The Obama administration made "decisions" after a serious terror threat in April to the U.S. Embassy in Yemen that are adding to tensions this week and threats that shut down the same embassy this week, House Intelligence Chairman Mike Rogers claims.
"This is not the first serious threat to the embassy," the Michigan Republican told CNN "Situation Room"
host Wolf Blitzer Friday afternoon. "There was a plot that was believed to be disrupted back in April of this year, and what is concerning is that the tempo of our counterterrorism operations slowed for a period of time."
And while the tempo slowed, said Rogers, "we think that they've been able to reconstitute and gather up in strength."
Last month, an unprecedented U.S. and Yemeni aerial campaign
killed more than 40 al-Qaida militants in a bid to thwart attacks by the network's local affiliate. Al-Qaida in the Arabian Peninsula (AQAP) has been linked to a number of failed terror plots against the United States, and its leader recently appeared in a rare video in which he vowed to attack Western "crusaders" wherever they are.
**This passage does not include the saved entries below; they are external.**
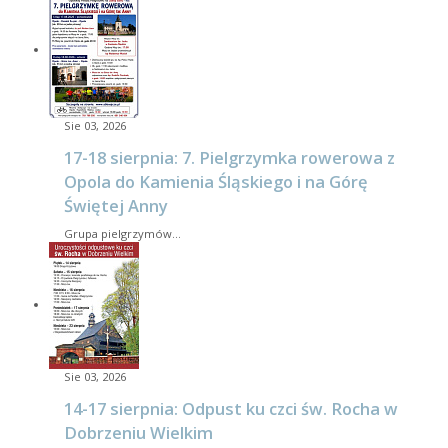
Sie 03, 2026
17-18 sierpnia: 7. Pielgrzymka rowerowa z
Opola do Kamienia Śląskiego i na Górę
Świętej Anny
Grupa pielgrzymów…
Sie 03, 2026
14-17 sierpnia: Odpust ku czci św. Rocha w
Dobrzeniu Wielkim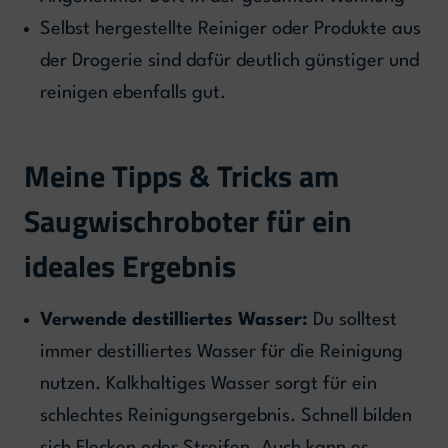
Selbst hergestellte Reiniger oder Produkte aus
der Drogerie sind dafür deutlich günstiger und
reinigen ebenfalls gut.
Meine Tipps & Tricks am
Saugwischroboter für ein
ideales Ergebnis
Verwende destilliertes Wasser:
Du solltest
immer destilliertes Wasser für die Reinigung
nutzen. Kalkhaltiges Wasser sorgt für ein
schlechtes Reinigungsergebnis. Schnell bilden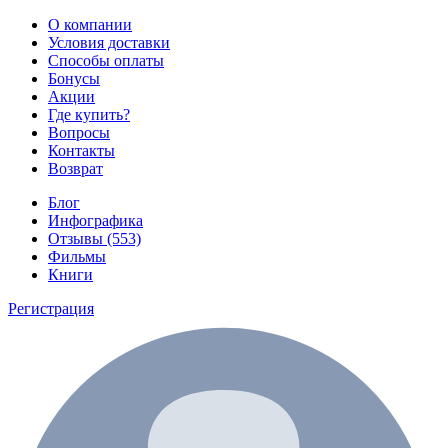
О компании
Условия доставки
Способы оплаты
Бонусы
Акции
Где купить?
Вопросы
Контакты
Возврат
Блог
Инфографика
Отзывы (553)
Фильмы
Книги
Регистрация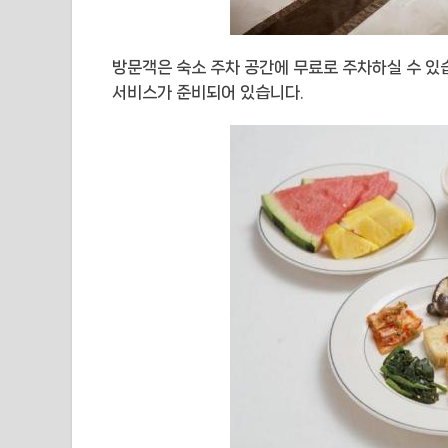
방문객은 숙소 주차 공간에 무료로 주차하실 수 있
서비스가 준비되어 있습니다.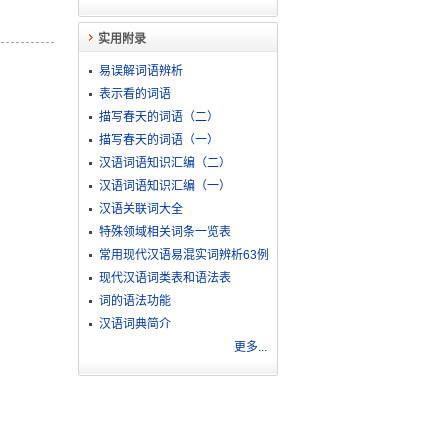
实用附录
易误解词语辨析
表示看的词语
描写春天的词语（二）
描写春天的词语（一）
汉语词语知识汇编（二）
汉语词语知识汇编（一）
汉语关联词大全
特殊领域相关词条一览表
常用现代汉语易混实词辨析63例
现代汉语词类表和语法表
词的语法功能
汉语词典简介
更多...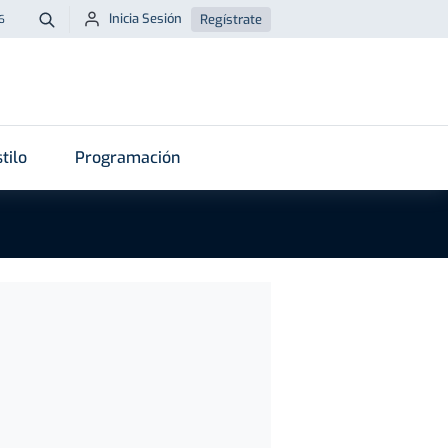
Inicia Sesión
Regístrate
6
Buscar
tilo
Programación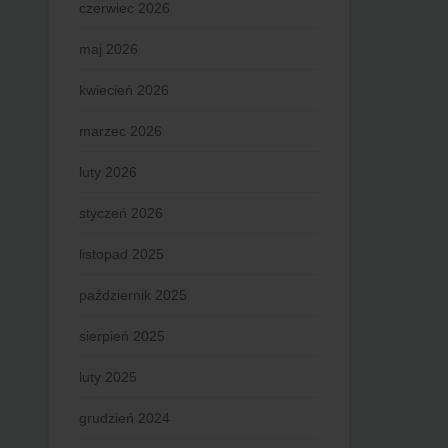
czerwiec 2026
maj 2026
kwiecień 2026
marzec 2026
luty 2026
styczeń 2026
listopad 2025
październik 2025
sierpień 2025
luty 2025
grudzień 2024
The decisions made afterward by the Obama administration "added to the tension and the threats that you see to the embassy today," Rogers said. "This once again proves tempo in counterterrorism operations is incredibly important."
And the terrorists, said Rogers, "feel like they are in the driver's seat in this, and they are going to continue as long as they feel that they are making progress."
The embassy in Yemen was closed to the public on Thursday after numerous attacks on foreigners, reports AFP,
including fears that Al-Qaeda operatives were seeking revenge for a Yemeni offensive
against AQAP terror strongholds in the Arabian Peninsula in the south part of the country.
State Department spokeswoman Jan Psaki said Wednesday that the embassy was being closed because of the attacks against western interests "and information we have received has given us enough concern to take this precautionary step,"
A French citizen was killed on Monday and another wounded in an attack in Sanaa's diplomatic district. The two worked for a private security company guarding the European Union's delegation.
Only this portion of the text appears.